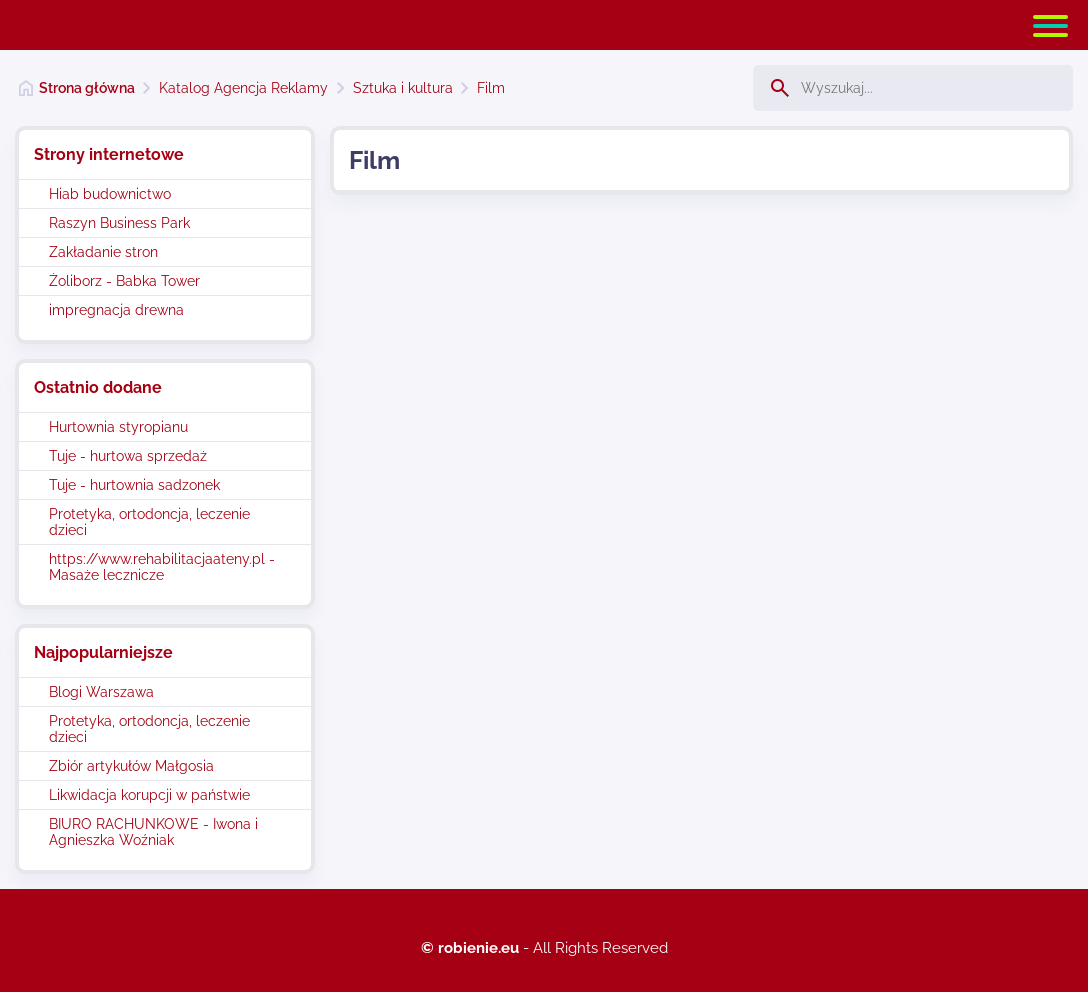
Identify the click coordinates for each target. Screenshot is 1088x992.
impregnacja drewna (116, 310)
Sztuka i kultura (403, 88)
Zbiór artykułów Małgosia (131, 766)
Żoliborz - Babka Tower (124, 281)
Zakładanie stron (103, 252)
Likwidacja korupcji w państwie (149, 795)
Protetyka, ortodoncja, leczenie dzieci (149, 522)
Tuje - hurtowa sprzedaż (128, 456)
==
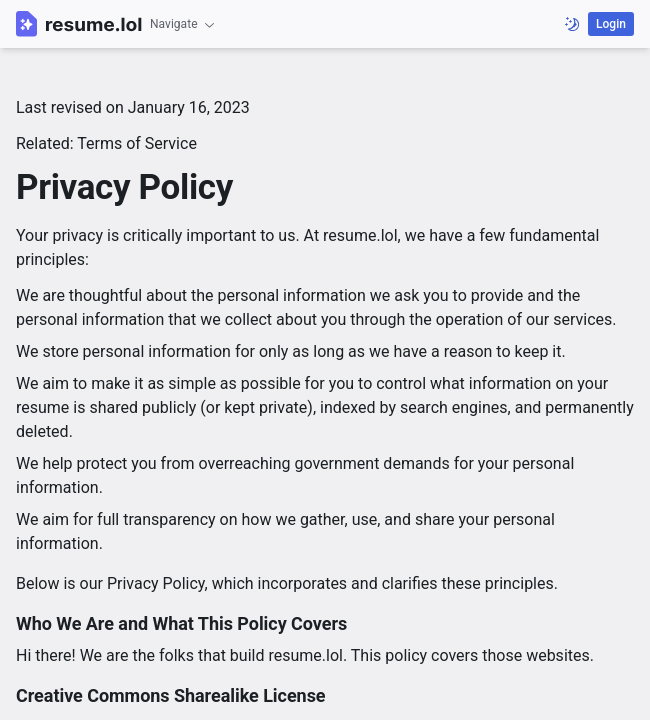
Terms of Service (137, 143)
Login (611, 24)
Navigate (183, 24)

**EXERCISE INSTRUCTIONS**
Above are the entries. Output exactly the lines beginning with the line that has "Protetyka, ortodoncja, leczenie" and ending with the line that has "Tuje - hurtowa sprzedaż (128, 456)".

**REPLY TO THE EXERCISE**
Protetyka, ortodoncja, leczenie dzieci (149, 522)
Tuje - hurtowa sprzedaż (128, 456)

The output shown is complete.